WHAT THE TASK REQUIRES: Search the entries for the word "товаров". Copy every line that holds it.

[Transcribed page contents]
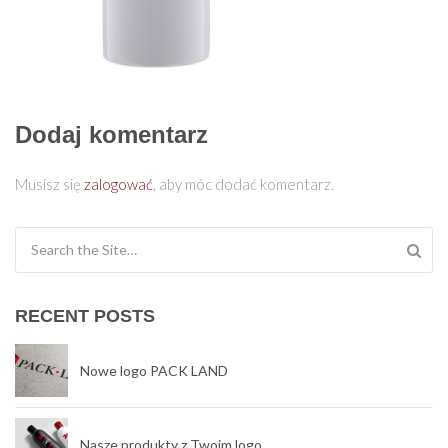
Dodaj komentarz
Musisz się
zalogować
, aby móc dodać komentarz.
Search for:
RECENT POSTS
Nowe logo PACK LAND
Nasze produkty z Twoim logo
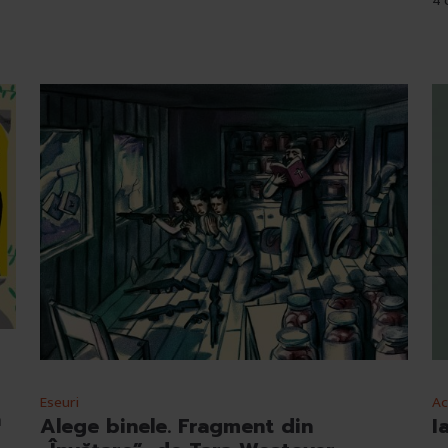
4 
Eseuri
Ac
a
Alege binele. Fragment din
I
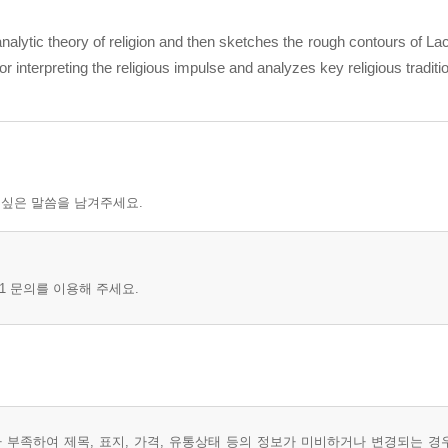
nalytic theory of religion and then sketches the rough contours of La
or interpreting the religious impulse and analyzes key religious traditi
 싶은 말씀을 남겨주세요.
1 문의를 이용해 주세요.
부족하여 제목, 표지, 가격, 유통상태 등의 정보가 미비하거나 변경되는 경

* * *

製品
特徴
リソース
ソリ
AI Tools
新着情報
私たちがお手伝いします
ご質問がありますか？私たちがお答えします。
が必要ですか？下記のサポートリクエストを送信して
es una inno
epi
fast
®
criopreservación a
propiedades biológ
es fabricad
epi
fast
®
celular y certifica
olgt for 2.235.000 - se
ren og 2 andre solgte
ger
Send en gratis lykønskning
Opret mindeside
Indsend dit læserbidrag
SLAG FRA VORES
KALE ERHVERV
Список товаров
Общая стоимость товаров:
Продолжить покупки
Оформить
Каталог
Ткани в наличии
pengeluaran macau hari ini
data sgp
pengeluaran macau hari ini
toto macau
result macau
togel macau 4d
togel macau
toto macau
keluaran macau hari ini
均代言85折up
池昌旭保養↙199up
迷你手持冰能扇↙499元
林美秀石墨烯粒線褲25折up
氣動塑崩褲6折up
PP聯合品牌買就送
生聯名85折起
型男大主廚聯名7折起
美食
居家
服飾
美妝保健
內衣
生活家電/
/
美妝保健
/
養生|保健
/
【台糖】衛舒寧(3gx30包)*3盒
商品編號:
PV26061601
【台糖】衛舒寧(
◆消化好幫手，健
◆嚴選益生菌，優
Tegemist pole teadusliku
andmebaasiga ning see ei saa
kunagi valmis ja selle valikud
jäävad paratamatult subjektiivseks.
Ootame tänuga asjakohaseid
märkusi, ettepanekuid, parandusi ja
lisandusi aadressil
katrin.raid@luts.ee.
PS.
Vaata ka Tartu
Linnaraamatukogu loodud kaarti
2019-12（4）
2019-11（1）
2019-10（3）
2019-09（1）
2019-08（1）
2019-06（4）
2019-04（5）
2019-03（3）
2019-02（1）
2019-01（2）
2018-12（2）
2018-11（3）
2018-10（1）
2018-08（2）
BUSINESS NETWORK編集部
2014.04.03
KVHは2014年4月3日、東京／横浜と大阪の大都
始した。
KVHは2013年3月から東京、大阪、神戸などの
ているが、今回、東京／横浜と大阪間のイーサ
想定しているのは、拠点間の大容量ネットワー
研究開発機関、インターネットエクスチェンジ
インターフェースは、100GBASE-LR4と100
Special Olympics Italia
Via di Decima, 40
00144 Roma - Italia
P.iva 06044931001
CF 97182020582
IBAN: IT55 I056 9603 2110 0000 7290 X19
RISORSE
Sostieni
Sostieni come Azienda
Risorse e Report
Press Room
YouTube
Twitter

THE ANSWER:
Список товаров
Общая стоимость товаров:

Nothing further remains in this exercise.